Baseline characteristics were similar in both groups, with the exception of the duration of the disease (median, 7 years in the combination-therapy group and 8 years in the group assigned to interferon beta-1a alone; P = .02)
The primary end points were the rate of clinical relapse at 1 year and the cumulative probability of disability progression sustained for 12 weeks, as measured by the Expanded Disability Status Scale, at 2 years.
The 1-year rate of relapse was 0.38 in combination therapy and 0.82 in interferon beta-1a alone (P < .001), showing that combination therapy reduced the rate of clinical relapse at 1 year by 54% (P < .001). This was maintained at 2 years.
Also, combination therapy resulted in a 24% reduction in the relative risk of sustained disability progression (HR, 0.76; 95% CI, 0.61 - 0.96; P = .02). Kaplan-Meier estimates of the cumulative probability of progression at 2 years were 23% with combination therapy and 29% with interferon beta-1a alone.

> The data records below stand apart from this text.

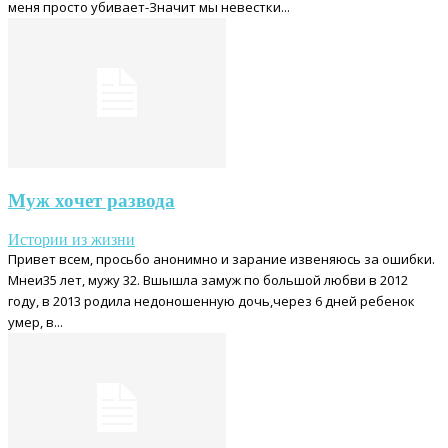
меня просто убивает-Значит мы невестки...
Муж хочет развода
Истории из жизни
Привет всем, просьбо анонимно и зарание извеняюсь за ошибки.
Мнеи35 лет, мужу 32. Вшышла замуж по большой любви в 2012
году, в 2013 родила недоношенную дочь,через 6 дней ребенок
умер, в...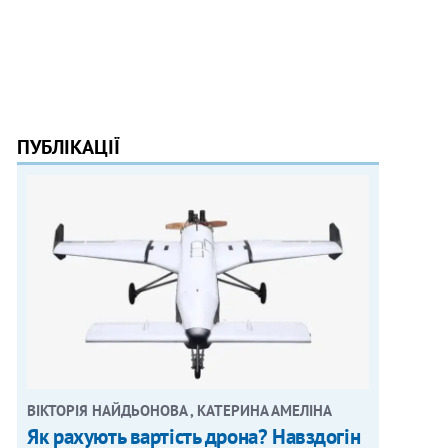
ПУБЛІКАЦІЇ
ВІКТОРІЯ НАЙДЬОНОВА , КАТЕРИНА АМЕЛІНА
Як рахують вартість дрона? Навздогін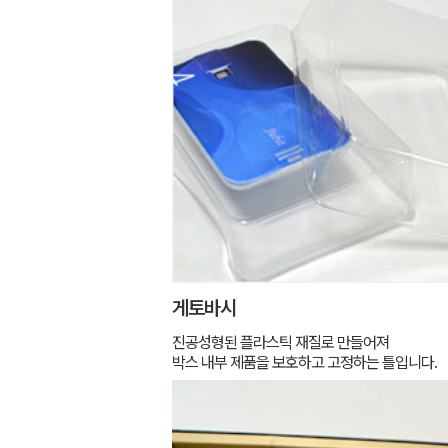
게토바시
진공성형된 플라스틱 재질로 만들어져
박스 내부 제품을 보호하고 고정하는 틀입니다.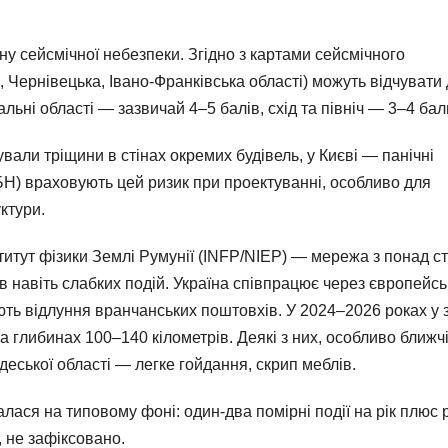
ну сейсмічної небезпеки. Згідно з картами сейсмічного
, Чернівецька, Івано-Франківська області) можуть відчувати 
ральні області — зазвичай 4–5 балів, схід та північ — 3–4 бал
сували тріщини в стінах окремих будівель, у Києві — панічні
БН) враховують цей ризик при проектуванні, особливо для
ктури.
итут фізики Землі Румунії (INFP/NIEP) — мережа з понад с
 навіть слабких подій. Україна співпрацює через європейсь
ують відлуння вранчанських поштовхів. У 2024–2026 роках у 
а глибинах 100–140 кілометрів. Деякі з них, особливо ближчі
еської області — легке гойдання, скрип меблів.
ася на типовому фоні: один-два помірні події на рік плюс 
, не зафіксовано.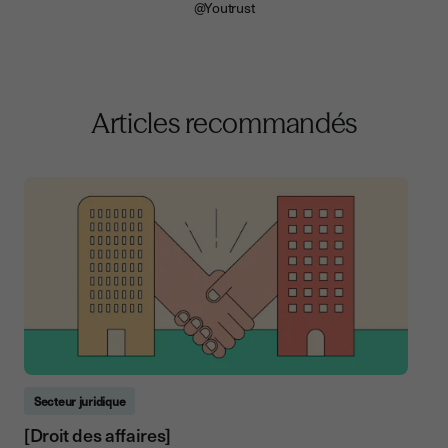
@Youtrust
Articles recommandés
Secteur juridique
[Droit des affaires]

Combination therapy was associated with fewer new or enlarging lesions on T2-weighted MRI (0.9 vs 5.4; P < .001) and gadolinium imaging (0.9 vs 0.1; P < .001), and a greater proportion of relapse-free patients at 2 years (54% vs 32%; P < .001).
Adverse events associated with combination therapy were anxiety, pharyngitis, sinus congestion, and peripheral edema.
3 PML cases were diagnosed in clinical trials with natalizumab-treated patients. Further analysis showed that the risk for PML was roughly 1 in 1000 patients treated with natalizumab for a mean of 17.9 months. Further studies are needed to assess the risk associated with longer treatment therapy.

Pearls for Practice
Natalizumab is an alpha4 integrin antagonist that binds to alpha4 integrin on the surface of leukocytes, inhibiting their migration into the brain and thereby reducing inflammation in relapsing multiple sclerosis.
Natalizumab, not only alone but also in combination with interferon beta-1a, reduced the risk for the sustained progression of disability and the rate of clinical relapse in patients with relapsing multiple sclerosis.